Love in a father’s words honored Dr. Martin Luther King, Jr., supporting ‘the dignity of every man’


OKLAHOMA CITY – When I was a boy in the 1960s, our father instructed my four sisters and me concerning the movement Dr. Martin Luther King, Jr. led: “This family believes in the Constitution of the United States. We support the dignity of every man, and his right to live free, under Almighty God.”
My parents, Bruce and Bonnie, revered the man, who spoke in Christ-like terms such as this: “Darkness cannot drive out darkness; only light can do that. Hate cannot drive out hate; only love can do that.”
And this: “Human progress never rolls in on the wheels of inevitability; it comes through the tireless efforts of [people] willing to be co-workers with God.”
MLK preached dreams and possibilities which I saw come true in our family and many neighbors: “If you can’t fly then run, if you can’t run then walk, if you can’t walk then crawl, but whatever you do you have to keep moving forward.”

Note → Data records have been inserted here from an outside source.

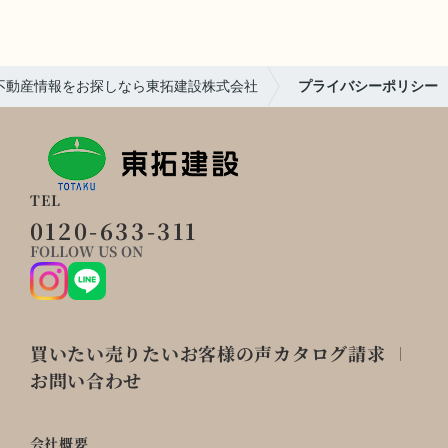
不動産情報をお探しなら東拓建設株式会社
プライバシーポリシー
TEL
0120-633-311
FOLLOW US ON
買いたい
売りたい
お客様の声
カタログ請求
お問い合わせ
会社概要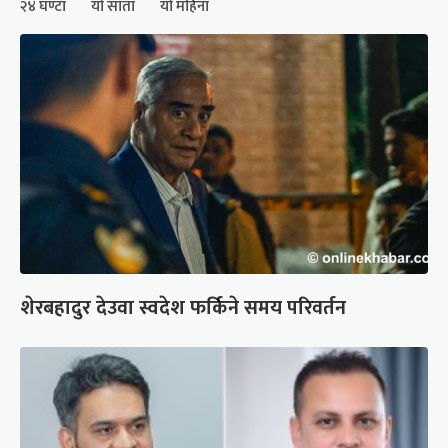
२४ घण्टा
यो साता
यो महिना
शेरबहादुर देउवा स्वदेश फर्किने समय परिवर्तन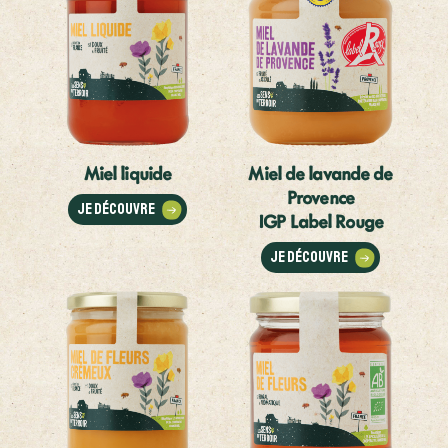
Miel liquide
Miel de lavande de
Provence
Je découvre
IGP Label Rouge
Je découvre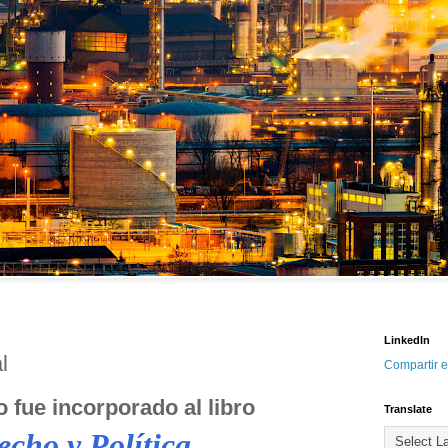
LinkedIn
 
Compartir e
o fue incorporado al libro 
Translate
echo y Política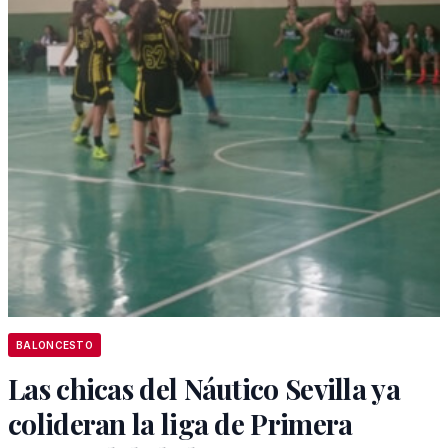
BALONCESTO
Las chicas del Náutico Sevilla ya
colideran la liga de Primera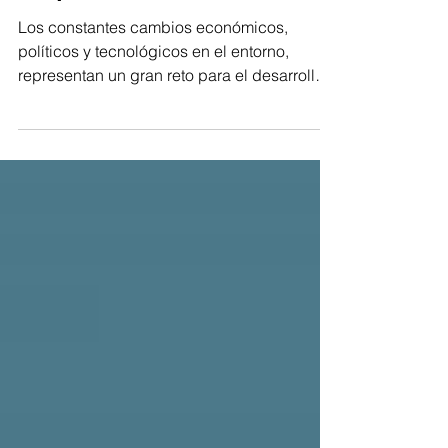
capacitación para su
empresa
Los constantes cambios económicos,
políticos y tecnológicos en el entorno,
representan un gran reto para el desarrollo
del talento dentro...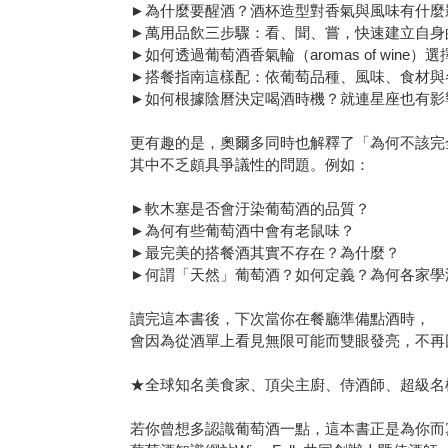
►為什麼要醒酒？酒杯造型對香氣與風味有什麼
►萬用品飲三步驟：看、聞、嘗，快速建立自身
►如何透過葡萄酒香氣輪（aromas of wine
►搭餐指南這樣配：依葡萄品種、風味、食材與
►如何根據陰曆決定喝酒時機？就連星座也有影
更有趣的是，奧爾多同時也解釋了「為何不該完
其中不乏頗具爭議性的問題。例如：
►軟木塞是否會汙染葡萄酒的品質？
►為何有些葡萄酒中會有老鼠味？
►最完美的搭餐酒其實不存在？為什麼？
►何謂「天然」葡萄酒？如何定義？為何各家學
讀完這本書後，下次當你在餐廳準備點酒時，
會因為從酒單上看見無限可能而雙眼發亮，不再
★全球知名美食家、頂尖主廚、侍酒師、超級名
若你曾想多認識葡萄酒一點，這本書正是為你而寫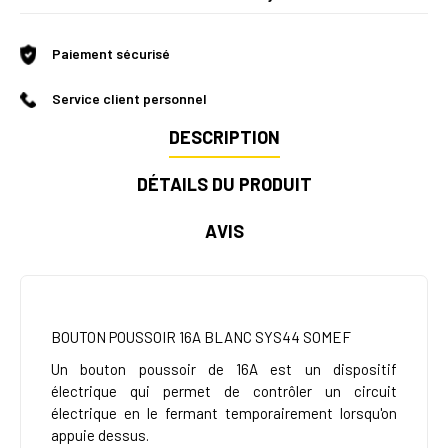
Paiement sécurisé
Service client personnel
DESCRIPTION
DÉTAILS DU PRODUIT
AVIS
BOUTON POUSSOIR 16A BLANC SYS44 SOMEF
Un bouton poussoir de 16A est un dispositif
électrique qui permet de contrôler un circuit
électrique en le fermant temporairement lorsqu'on
appuie dessus.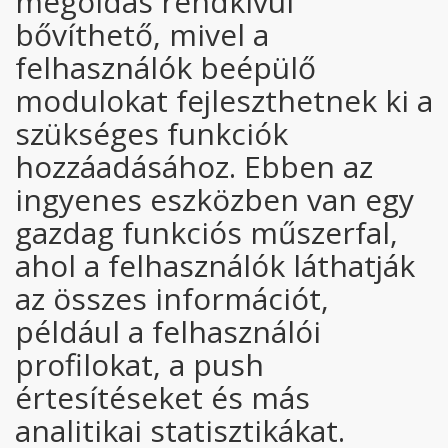
megoldás rendkívül
bővíthető, mivel a
felhasználók beépülő
modulokat fejleszthetnek ki a
szükséges funkciók
hozzáadásához. Ebben az
ingyenes eszközben van egy
gazdag funkciós műszerfal,
ahol a felhasználók láthatják
az összes információt,
például a felhasználói
profilokat, a push
értesítéseket és más
analitikai statisztikákat.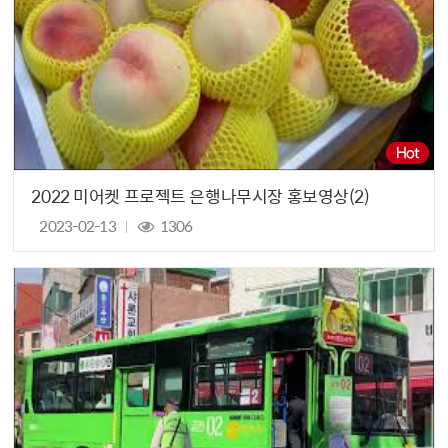
2022 미어켓 프로젝트 은행나무시장 홍보영상(2)
2023-02-13
1306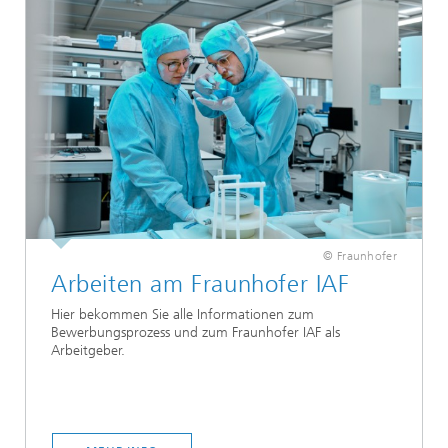
© Fraunhofer
Arbeiten am Fraunhofer IAF
Hier bekommen Sie alle Informationen zum
Bewerbungsprozess und zum Fraunhofer IAF als
Arbeitgeber.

The preacher’s policy vision was shared at the March on Washington in 1963:
“We have … come to this hallowed spot to remind America of the fierce urgency of now. This is no time to engage in the luxury of cooling off or to take the tranquilizing drug of gradualism. Now is the time to make real the promises of democracy. Now is the time to rise from the dark and desolate valley of segregation to the sunlit path of racial justice.”

Before President Ronald Reagan signed legislation creating the Martin Luther King holiday in 1983, he commented, “Traces of bigotry still mar America. So, each year on Martin Luther King Day, let us not only recall Dr. King, but rededicate ourselves to the Commandments he believed in and sought to live every day: Thou shall love thy God with all thy heart, and thou shall love thy neighbor as thyself.”

Reagan believed if we lived by such fundamentals, we could reach the time, as Dr. King said, when “All of God’s children will be able to sing with new meaning, ‘… land where my fathers died, land of the pilgrim’s pride, from every mountainside, let freedom ring.’ “

* * * 
One year, at the MLK parade in Oklahoma City, I traded stories with a rider atop a chestnut horse, laughing over the reasons “they always put the horses at the back of the parade.”
Some years it is bitterly cold [during the parade], others it is pleasant. …
For the 2012 parade, the weather was cool even as the sun warmed us. 

After the hubbub of the parade, I drank coffee on Hudson Avenue, sitting “al fresco,” looking east as the sun settled behind me. It grew colder as shadows lengthened.
Hot liquid countered the chill. A rider passed by atop a beautiful dark horse. Tall in the saddle in his black Stetson, the cowpoke advanced north, headed to where his EastSide Roundup Club had parked horse trailers. With him, in front, seated upright and protected in the older man’s arms, was a little girl, pretty in pink, her face combining joy with wide-eyed concern. 

Unexpectedly, the scene before me became a brief, personal MLK parade. Two dozen riders passed by in groups of two or three, laughing and waving back at the coffee drinker. They got the joke, passing in stately review – the horses high-stepping for a crowd of one. Most stayed in the street, and cars halted at corner stop signs to let them advance.

A few riders passed through the grass bordering Hudson northwest of the federal building. One young man, hatless, stopped directly across from me, then like an Olympic champion took his steed on a sideways canter for 40 yards, straightening the course at a street’s edge.

There was no camera, so memory suffices for a unique, Oklahoma kind of moment, watching black cowboys after a long parade on a good day, peaceful, meaningful and tender.


With pleasantly cool temperatures forecast after a cold weekend, the 2019 Oklahoma City parade honoring Dr. Martin Luther King is scheduled to step off Monday (January 21) at 2 p.m. along a route revised from that of recent years. At N.W. 6 Street along Walker Avenue, the groups will assemble, then head south to Reno through the heart of the downtown area. 
Other events Monday include the annual breakfast in Midwest City, where state Sen. George Young, D-Oklahoma City, is the featured speaker. The annual Silent March is to begin at 9 a.m. from the eastside Freedom Center, heading to the Oklahoma History Center, where the bell-ringing takes place at 11 a.m. Things shift to St. Paul’s Episcopal Cathedral on Robinson Avenue for a program that begins at 12:15 p.m., to end as the parade begins. 
Sunday (January 20) scheduled activities included a 3 p.m. service at St. John Missionary Baptist Church on North Kelly Avenue, and an evening “Cross Cultural Program” at Temple B’Nai Israel on N. Pennsylvania Avenue. (http://city-sentinel.com/2018/12/okc-2019-martin-luther-king-day-events-planned/) 

I honor King and remember my father and my mother. They lived and worked in a context, and a time of consequence, yearning for the day all Americans would be judged by “the content of their character.”

Note: This is adapted from commentaries previously posted in 2014, and in 2017.